Wednesday, 13 January 2010

Hark, The Kindle Choir!

Monday's Age contains an article by Helen Elliott, "Kindle: A World of Literature in your Hand" (here), in which she spruiks Amazon's Kindle. As Staul62 of Melbourne comments:

Another day, another glowing Kindle 'review'. How big is the cheque from Amazon? As Bemused rightly points out, there are many e-readers out there, some produced by Australian companies, some that didn't lock us out for years and even perhaps some that don't have restrictive digital rights management and the right to come in and delete your books at will.

(I'd add that some even have colour screens, or will, according to some iSlate rumours.)

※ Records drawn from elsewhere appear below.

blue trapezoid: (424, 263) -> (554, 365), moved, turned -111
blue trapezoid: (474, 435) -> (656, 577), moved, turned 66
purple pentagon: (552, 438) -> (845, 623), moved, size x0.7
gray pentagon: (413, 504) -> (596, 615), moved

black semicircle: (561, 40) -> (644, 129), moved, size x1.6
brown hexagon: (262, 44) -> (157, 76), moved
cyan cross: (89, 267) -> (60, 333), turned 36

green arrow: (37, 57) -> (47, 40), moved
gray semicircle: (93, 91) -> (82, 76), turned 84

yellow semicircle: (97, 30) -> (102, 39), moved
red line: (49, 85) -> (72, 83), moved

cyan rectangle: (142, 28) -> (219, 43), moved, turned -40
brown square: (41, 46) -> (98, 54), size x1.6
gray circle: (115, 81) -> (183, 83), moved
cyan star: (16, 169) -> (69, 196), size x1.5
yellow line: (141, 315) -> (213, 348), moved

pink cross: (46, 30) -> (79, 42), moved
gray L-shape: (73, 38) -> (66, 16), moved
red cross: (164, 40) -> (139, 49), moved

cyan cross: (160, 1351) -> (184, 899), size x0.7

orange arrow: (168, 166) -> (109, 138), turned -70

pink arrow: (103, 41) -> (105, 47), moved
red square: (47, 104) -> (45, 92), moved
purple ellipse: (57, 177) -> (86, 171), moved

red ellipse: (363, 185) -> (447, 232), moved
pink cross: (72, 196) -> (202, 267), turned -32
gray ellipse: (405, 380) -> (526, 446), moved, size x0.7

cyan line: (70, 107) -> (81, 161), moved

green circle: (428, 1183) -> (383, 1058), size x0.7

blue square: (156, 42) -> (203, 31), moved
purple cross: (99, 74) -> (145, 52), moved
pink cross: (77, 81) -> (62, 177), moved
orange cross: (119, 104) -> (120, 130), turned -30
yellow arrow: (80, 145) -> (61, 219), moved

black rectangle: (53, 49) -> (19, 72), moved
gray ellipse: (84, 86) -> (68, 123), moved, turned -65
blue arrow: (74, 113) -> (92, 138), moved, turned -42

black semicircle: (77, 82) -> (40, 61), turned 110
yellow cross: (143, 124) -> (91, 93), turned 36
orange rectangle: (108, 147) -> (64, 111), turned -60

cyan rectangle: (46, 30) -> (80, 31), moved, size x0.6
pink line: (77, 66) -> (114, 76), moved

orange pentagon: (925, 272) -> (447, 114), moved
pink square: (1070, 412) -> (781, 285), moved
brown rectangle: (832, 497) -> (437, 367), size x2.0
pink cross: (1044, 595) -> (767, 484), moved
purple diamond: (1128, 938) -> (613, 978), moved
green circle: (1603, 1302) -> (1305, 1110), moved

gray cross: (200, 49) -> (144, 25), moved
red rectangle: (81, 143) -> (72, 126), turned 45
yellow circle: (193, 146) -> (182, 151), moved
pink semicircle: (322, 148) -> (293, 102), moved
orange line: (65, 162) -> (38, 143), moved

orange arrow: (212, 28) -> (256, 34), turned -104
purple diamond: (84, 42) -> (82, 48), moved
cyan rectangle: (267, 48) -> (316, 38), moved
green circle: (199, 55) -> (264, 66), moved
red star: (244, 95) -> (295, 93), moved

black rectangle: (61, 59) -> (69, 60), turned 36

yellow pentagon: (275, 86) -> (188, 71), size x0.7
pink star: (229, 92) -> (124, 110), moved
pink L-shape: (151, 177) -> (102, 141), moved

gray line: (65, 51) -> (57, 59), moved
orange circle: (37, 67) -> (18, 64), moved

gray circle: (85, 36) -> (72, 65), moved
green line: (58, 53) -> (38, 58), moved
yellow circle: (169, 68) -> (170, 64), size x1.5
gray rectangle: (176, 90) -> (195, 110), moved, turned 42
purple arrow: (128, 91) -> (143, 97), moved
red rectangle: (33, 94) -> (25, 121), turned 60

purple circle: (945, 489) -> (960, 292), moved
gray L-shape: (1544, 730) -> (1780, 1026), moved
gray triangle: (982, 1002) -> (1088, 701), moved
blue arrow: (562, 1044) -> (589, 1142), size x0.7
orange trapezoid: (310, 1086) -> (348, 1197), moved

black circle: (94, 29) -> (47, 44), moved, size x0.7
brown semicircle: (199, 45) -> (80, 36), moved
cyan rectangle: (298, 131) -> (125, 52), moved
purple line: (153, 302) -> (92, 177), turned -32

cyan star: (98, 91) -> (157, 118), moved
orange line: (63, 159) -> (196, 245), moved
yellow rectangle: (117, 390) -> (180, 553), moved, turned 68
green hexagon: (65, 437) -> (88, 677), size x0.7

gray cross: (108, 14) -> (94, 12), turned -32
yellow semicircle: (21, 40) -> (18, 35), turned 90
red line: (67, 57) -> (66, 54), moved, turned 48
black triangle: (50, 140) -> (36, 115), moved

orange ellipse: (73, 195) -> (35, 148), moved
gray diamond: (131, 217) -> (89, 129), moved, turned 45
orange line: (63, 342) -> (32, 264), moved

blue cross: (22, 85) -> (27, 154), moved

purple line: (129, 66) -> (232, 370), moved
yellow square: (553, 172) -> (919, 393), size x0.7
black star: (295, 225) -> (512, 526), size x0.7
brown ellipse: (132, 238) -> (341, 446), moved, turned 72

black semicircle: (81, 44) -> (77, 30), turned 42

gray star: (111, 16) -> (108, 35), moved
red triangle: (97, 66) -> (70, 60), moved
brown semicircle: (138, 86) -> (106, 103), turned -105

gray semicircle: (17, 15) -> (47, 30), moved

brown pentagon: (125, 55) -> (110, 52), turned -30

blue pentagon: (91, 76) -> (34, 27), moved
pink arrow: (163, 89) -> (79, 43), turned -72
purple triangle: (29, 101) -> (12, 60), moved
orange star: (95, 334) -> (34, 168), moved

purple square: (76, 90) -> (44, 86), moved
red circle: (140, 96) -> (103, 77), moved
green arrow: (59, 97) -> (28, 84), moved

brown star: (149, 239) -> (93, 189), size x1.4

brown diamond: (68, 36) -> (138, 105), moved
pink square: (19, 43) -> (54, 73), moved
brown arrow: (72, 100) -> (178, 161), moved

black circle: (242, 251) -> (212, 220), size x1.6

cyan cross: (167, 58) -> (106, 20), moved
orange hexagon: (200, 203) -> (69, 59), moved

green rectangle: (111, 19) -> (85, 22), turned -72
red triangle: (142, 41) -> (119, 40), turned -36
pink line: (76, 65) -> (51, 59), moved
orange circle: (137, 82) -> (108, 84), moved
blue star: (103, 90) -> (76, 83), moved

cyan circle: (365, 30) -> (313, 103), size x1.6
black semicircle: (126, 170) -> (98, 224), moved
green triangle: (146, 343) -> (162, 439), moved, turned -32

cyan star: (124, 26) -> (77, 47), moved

And if I read another I-can-have-a-library-in-my-handbag-what-do-I-need-all-my-old-books-for-anymore article I'll yawn myself to death. As for this, from Ms Elliott:

I don't have sentimentality for my books. Books are about ideas and what was in them is now in my head.

What a lot of tosh. Books may be "about" ideas—they may help communicate ideas—but they are physical objects and can only get in your head if they are launched into it with a canon!

And to understand and appreciate the physicality of books is not mere sentimentality, it is a recognition that "the medium is the message" as Marshall McLuhan said in 1964!

I have a very large library of etexts (because etexts are very useful) and will probably get a reader in the near future (because they are quite convenient), but don't expect to see a pile of "Free Books" outside my office any time soon.

Because, contrary to the claims of Amazon and members of the Kindle-spruiking-choir such as Helen Elliott, an etext is not a substitute for a book any more than an electronic version of a journal is a replacement of a journal (as I have explained before).